I'm creating a filtered index such that the WHERE filter includes the complete query criteria. WIth such an index, it seems that a key column would be unnecessary, though SQL requires me to add one. For example, consider the table:
CREATE TABLE Invoice
(
Id INT NOT NULL IDENTITY PRIMARY KEY,
Data VARCHAR(MAX) NOT NULL,
IsProcessed BIT NOT NULL DEFAULT 0,
IsInvalidated BIT NOT NULL DEFAULT 0
)
Queries on the table look for new invoices to process, i.e.:
SELECT *
FROM Invoice
WHERE IsProcessed = 0 AND IsInvalidated = 0
So, I can tune for these queries with a filtered index:
CREATE INDEX IX_Invoice_IsProcessed_IsInvalidated
ON Invoice (IsProcessed)
WHERE (IsProcessed = 0 AND IsInvalidated = 0)
GO
My question: What should the key column(s) for IX_Invoice_IsProcessed_IsInvalidated
be? Presumably the key column isn't being used. My intuition leads me to pick a column that is small and will keep the index structure relatively flat. Should I pick the table primary key (Id
)? One of the filter columns, or both of them?

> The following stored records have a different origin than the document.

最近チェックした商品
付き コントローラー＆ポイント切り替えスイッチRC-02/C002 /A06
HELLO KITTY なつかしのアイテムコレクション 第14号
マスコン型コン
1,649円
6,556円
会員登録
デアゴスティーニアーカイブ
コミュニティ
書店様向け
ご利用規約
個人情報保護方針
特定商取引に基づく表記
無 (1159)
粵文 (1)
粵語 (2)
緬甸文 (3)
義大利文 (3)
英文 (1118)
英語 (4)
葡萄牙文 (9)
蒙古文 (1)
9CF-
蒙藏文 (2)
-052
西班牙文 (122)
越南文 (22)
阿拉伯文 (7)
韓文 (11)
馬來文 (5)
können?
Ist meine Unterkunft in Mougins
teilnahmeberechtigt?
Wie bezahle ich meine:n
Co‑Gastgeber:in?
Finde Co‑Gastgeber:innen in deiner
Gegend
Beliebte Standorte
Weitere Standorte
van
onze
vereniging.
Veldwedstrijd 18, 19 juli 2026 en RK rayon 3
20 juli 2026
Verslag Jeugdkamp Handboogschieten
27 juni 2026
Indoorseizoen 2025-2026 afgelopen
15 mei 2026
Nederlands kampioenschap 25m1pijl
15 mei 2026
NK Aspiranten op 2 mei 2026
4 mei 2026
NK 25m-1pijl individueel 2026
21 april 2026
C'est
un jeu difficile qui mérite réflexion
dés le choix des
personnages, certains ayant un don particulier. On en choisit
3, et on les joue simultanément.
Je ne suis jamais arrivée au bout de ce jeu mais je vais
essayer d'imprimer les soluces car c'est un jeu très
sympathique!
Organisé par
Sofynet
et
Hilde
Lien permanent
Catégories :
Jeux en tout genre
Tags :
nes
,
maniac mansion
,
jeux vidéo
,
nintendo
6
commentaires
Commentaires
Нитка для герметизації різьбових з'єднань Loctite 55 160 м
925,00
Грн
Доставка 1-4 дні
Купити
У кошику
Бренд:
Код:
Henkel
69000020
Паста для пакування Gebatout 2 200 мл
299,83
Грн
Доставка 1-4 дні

Because you have a clustered index on that table it doesn't really matter what you put in the key columns of that index; meaning Id
is there free of charge. The only thing you can do is include
everything in the included section of the index to actually have data handy at the leaf level of the index to exclude key lookups to the table. Or, if the queue is huge, then, perhaps, some other column would be useful in the key section.
Now, if that table didn't have a primary key then you would have to include
or specify as key columns all the columns that you need for joining or other purposes. Otherwise, RID lookups on heap would occur because on the leaf level of indexes you would have references to data pages.